§ **Task statement**
The result should be the full listing copied exactly, with no pictures in it.

### Source data

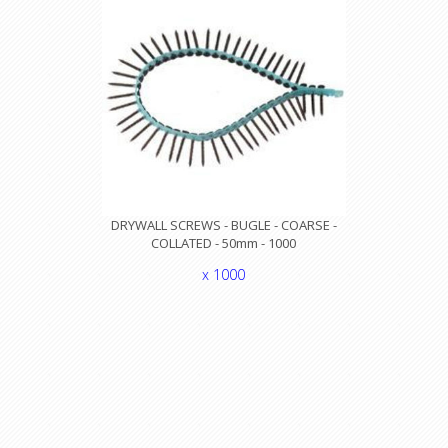
DRYWALL SCREWS - BUGLE - COARSE -
COLLATED - 50mm - 1000
x 1000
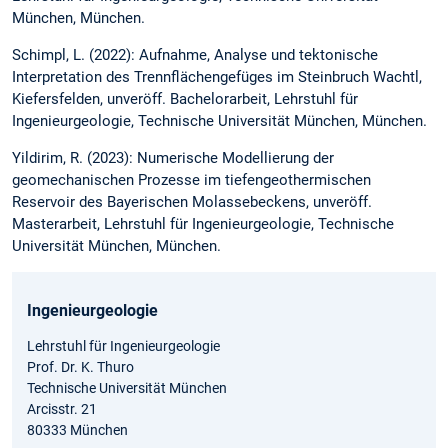
München, München.
Schimpl, L. (2022): Aufnahme, Analyse und tektonische
Interpretation des Trennflächengefüges im Steinbruch Wachtl,
Kiefersfelden, unveröff. Bachelorarbeit, Lehrstuhl für
Ingenieurgeologie, Technische Universität München, München.
Yildirim, R. (2023): Numerische Modellierung der
geomechanischen Prozesse im tiefengeothermischen
Reservoir des Bayerischen Molassebeckens, unveröff.
Masterarbeit, Lehrstuhl für Ingenieurgeologie, Technische
Universität München, München.
Ingenieurgeologie
Lehrstuhl für Ingenieurgeologie
Prof. Dr. K. Thuro
Technische Universität München
Arcisstr. 21
80333 München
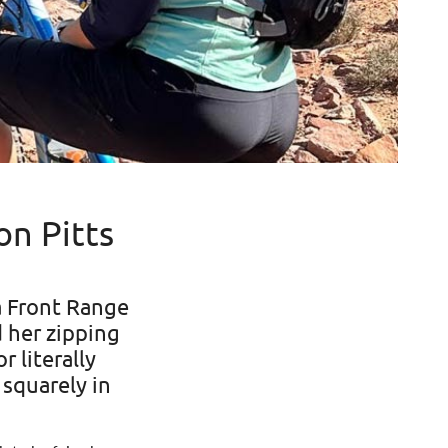
n Pitts
a Front Range
d her zipping
r literally
 squarely in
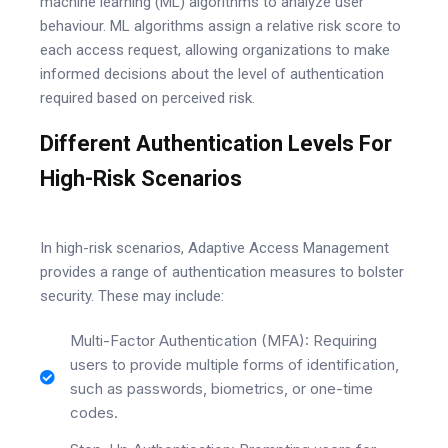
machine learning (ML) algorithms to analyze user
behaviour. ML algorithms assign a relative risk score to
each access request, allowing organizations to make
informed decisions about the level of authentication
required based on perceived risk.
Different Authentication Levels For
High-Risk Scenarios
In high-risk scenarios, Adaptive Access Management
provides a range of authentication measures to bolster
security. These may include:
Multi-Factor Authentication (MFA): Requiring
users to provide multiple forms of identification,
such as passwords, biometrics, or one-time
codes.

######

§ **Answer box**
DRYWALL SCREWS - BUGLE - COARSE -
COLLATED - 50mm - 1000
x 1000
München, München.
Schimpl, L. (2022): Aufnahme, Analyse und tektonische
Interpretation des Trennflächengefüges im Steinbruch Wachtl,
Kiefersfelden, unveröff. Bachelorarbeit, Lehrstuhl für
Ingenieurgeologie, Technische Universität München, München.
Yildirim, R. (2023): Numerische Modellierung der
geomechanischen Prozesse im tiefengeothermischen
Reservoir des Bayerischen Molassebeckens, unveröff.
Masterarbeit, Lehrstuhl für Ingenieurgeologie, Technische
Universität München, München.
Ingenieurgeologie
Lehrstuhl für Ingenieurgeologie
Prof. Dr. K. Thuro
Technische Universität München
Arcisstr. 21
80333 München
n Pitts
a Front Range
d her zipping
r literally
 squarely in
machine learning (ML) algorithms to analyze user
behaviour. ML algorithms assign a relative risk score to
each access request, allowing organizations to make
informed decisions about the level of authentication
required based on perceived risk.
Different Authentication Levels For
High-Risk Scenarios
In high-risk scenarios, Adaptive Access Management
provides a range of authentication measures to bolster
security. These may include:
Multi-Factor Authentication (MFA): Requiring
users to provide multiple forms of identification,
such as passwords, biometrics, or one-time
codes.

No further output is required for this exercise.